Y un médico. El doctor Ibrahim Faraj, cirujano formado en Génova, Italia, durante 13 años, que pasó la guerra en el hospital. Jefe del departamento de cirugía, realizó 126 intervenciones en apenas 33 días. «No bebo, no fumo, pero en aquel tiempo fumaba todo el tiempo y por las noches aceptaba un vaso de vodka de los compañeros. Dormía una hora al día», me explica.

Uno de los testimonios más extraordinarios que he recogido en este año y medio de viaje a la guerra. Por su decisión de quedarse cuando todos huían, por su compromiso moral. «Mis hijos me llamaban por teléfono, me decían, papá, cuándo nos vas a venir a buscar, pero yo les decía que aquí había gente que me necesitaba más. Era muy duro para mí no estar con mi familia en momentos tan difíciles», afirma en un italiano de cadencia típicamente genovesa y acento árabe.
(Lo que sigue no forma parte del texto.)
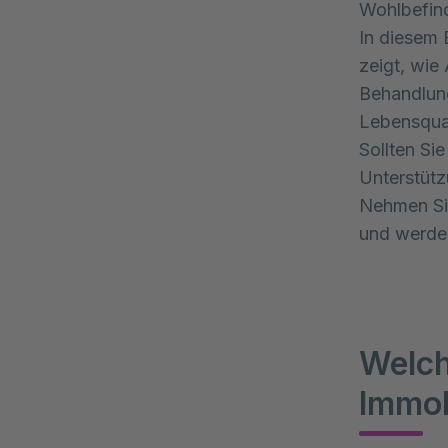
Wohlbefind
In diesem 
zeigt, wie
Behandlung
Lebensqual
Sollten Si
Unterstütz
Nehmen Sie
und werden
Welch
Immob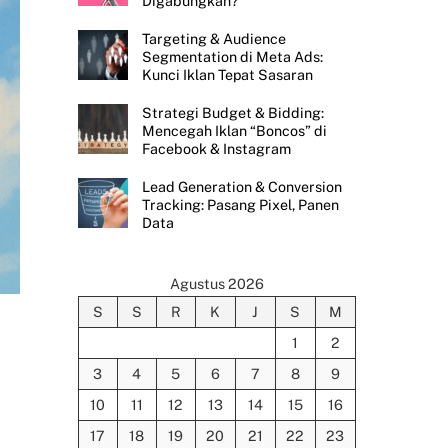
Digabungkan?
Targeting & Audience
Segmentation di Meta Ads:
Kunci Iklan Tepat Sasaran
Strategi Budget & Bidding:
Mencegah Iklan “Boncos” di
Facebook & Instagram
Lead Generation & Conversion
Tracking: Pasang Pixel, Panen
Data
Agustus 2026
S
S
R
K
J
S
M
1
2
3
4
5
6
7
8
9
10
11
12
13
14
15
16
17
18
19
20
21
22
23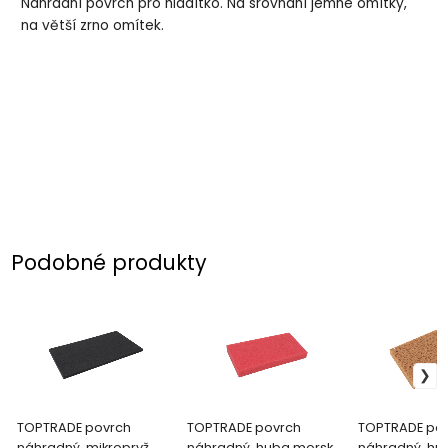
Náhradní povrch pro hladítko. Na srovnání jemné omítky,
na větší zrno omítek.
Podobné produkty
TOPTRADE povrch
TOPTRADE povrch
TOPTRADE po
náhradný, mikropryž,
náhradný, huba morská,
náhradný, hu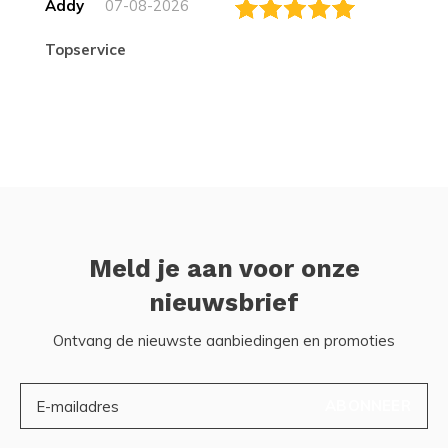
Addy
07-08-2026
topservice
Meld je aan voor onze
nieuwsbrief
Ontvang de nieuwste aanbiedingen en promoties
ABONNEER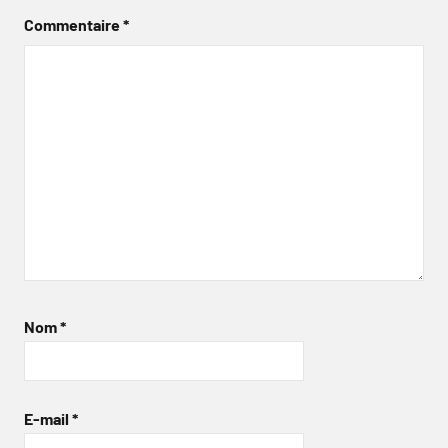
Commentaire
*
Nom
*
E-mail
*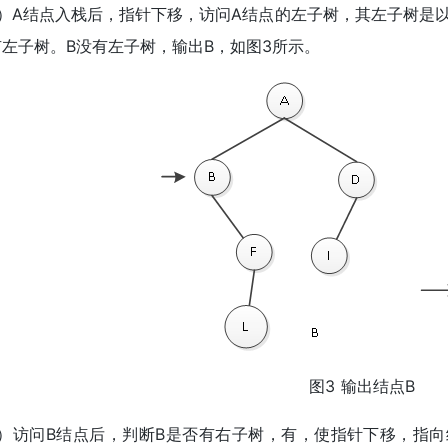
2）A结点入栈后，指针下移，访问A结点的左子树，其左子树是以
左子树。B没有左子树，输出B，如图3所示。
图3 输出结点B
3）访问B结点后，判断B是否有右子树，有，使指针下移，指向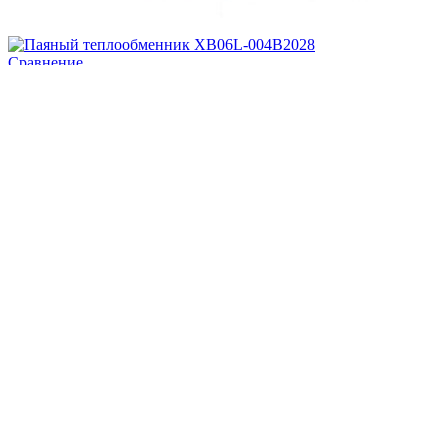
Сравнение
Добавить в Список желаний
Add to cart
Паяный теплообменник XB06L-004В2028
25,380
₽
Сравнение
Добавить в Список желаний
Подробнее
Паяный теплообменник SL 333-10
Цену уточняйте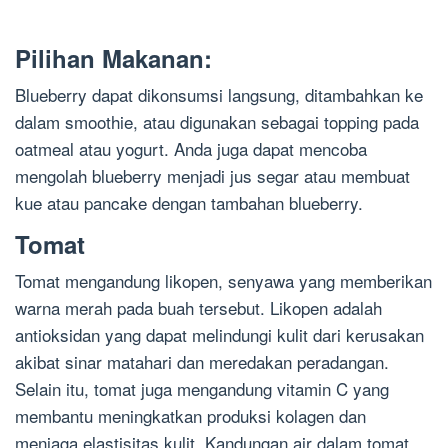
Pilihan Makanan:
Blueberry dapat dikonsumsi langsung, ditambahkan ke
dalam smoothie, atau digunakan sebagai topping pada
oatmeal atau yogurt. Anda juga dapat mencoba
mengolah blueberry menjadi jus segar atau membuat
kue atau pancake dengan tambahan blueberry.
Tomat
Tomat mengandung likopen, senyawa yang memberikan
warna merah pada buah tersebut. Likopen adalah
antioksidan yang dapat melindungi kulit dari kerusakan
akibat sinar matahari dan meredakan peradangan.
Selain itu, tomat juga mengandung vitamin C yang
membantu meningkatkan produksi kolagen dan
menjaga elastisitas kulit. Kandungan air dalam tomat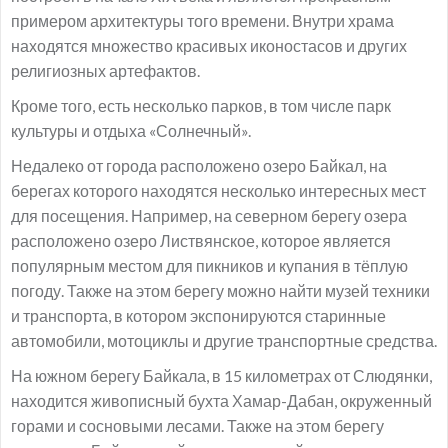
примером архитектуры того времени. Внутри храма
находятся множество красивых иконостасов и других
религиозных артефактов.
Кроме того, есть несколько парков, в том числе парк
культуры и отдыха «Солнечный».
Недалеко от города расположено озеро Байкал, на
берегах которого находятся несколько интересных мест
для посещения. Например, на северном берегу озера
расположено озеро Листвянское, которое является
популярным местом для пикников и купания в тёплую
погоду. Также на этом берегу можно найти музей техники
и транспорта, в котором экспонируются старинные
автомобили, мотоциклы и другие транспортные средства.
На южном берегу Байкала, в 15 километрах от Слюдянки,
находится живописный бухта Хамар-Дабан, окруженный
горами и сосновыми лесами. Также на этом берегу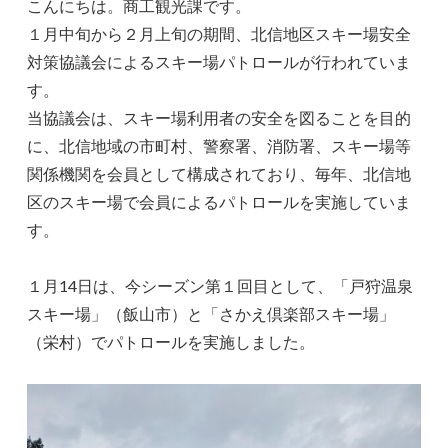
こんにちは。商工観光課です。
１月中旬から２月上旬の期間、北信地区スキー場安全
対策協議会によるスキー場パトロールが行われていま
す。
当協議会は、スキー場利用者の安全を図ることを目的
に、北信地域の市町村、警察署、消防署、スキー場等
関係機関を会員として構成されており、毎年、北信地
区のスキー場で会員によるパトロールを実施していま
す。
１月14日は、今シーズン第１回目として、「戸狩温泉
スキー場」（飯山市）と「さかえ倶楽部スキー場」
（栄村）でパトロールを実施しました。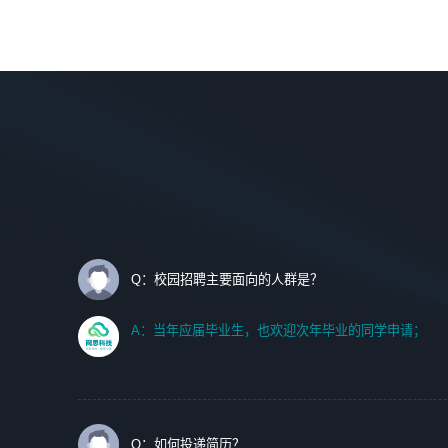
调优、故障诊断等工作；
理等。
2. 在此基础上，并能为客户提供客户化技术支持方案，提升
软件使用效率与价值。
岗位要求：
1、艺术设计类相关专业；
任职要求:
2、热爱展览展示设计工作，熟悉行业动向，设计专业知识
1. 计算机专业相关背景；
和产品专业知识；
2. 自我学习和动手能力强，对操作系统、数据库有一定基础
3、具有良好的人际沟通、准确判断客户需求并执行的能
和兴趣；
力、较强的团队合作能力和服务意识。
3.沟通能力强、有基础客户服务意识。
Q：校园招聘主要面向的人群是？
A：当年应届毕业生，也欢迎次年毕业的同学申请；
Q：如何投递简历？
Unos recuerdos, los del doctor Faraj, que vamos reconstruyendo gracias a las fotografías que guarda en el móvil. Recuerdos que comienzan con la historia de Nabil, un niño estadounidense, hijo de libaneses, que había venido por primera vez a Líbano de vacaciones.

Mientras huía de la ciudad de Bint Jbeil, junto a su hermano y su madre, lo alcanzó un misil. No sólo el doctor Faraj le salvó la vida, sino que lo cogió en su coche y lo llevó hasta el puerto, donde el pequeño se sumó a los millares de extranjeros que huyeron de la guerra rumbo a Chipre. «A veces Nabil me llama por teléfono desde EEUU. Quiere que lo vaya a visitar. Nos hemos hecho muy buenos amigos», me dice.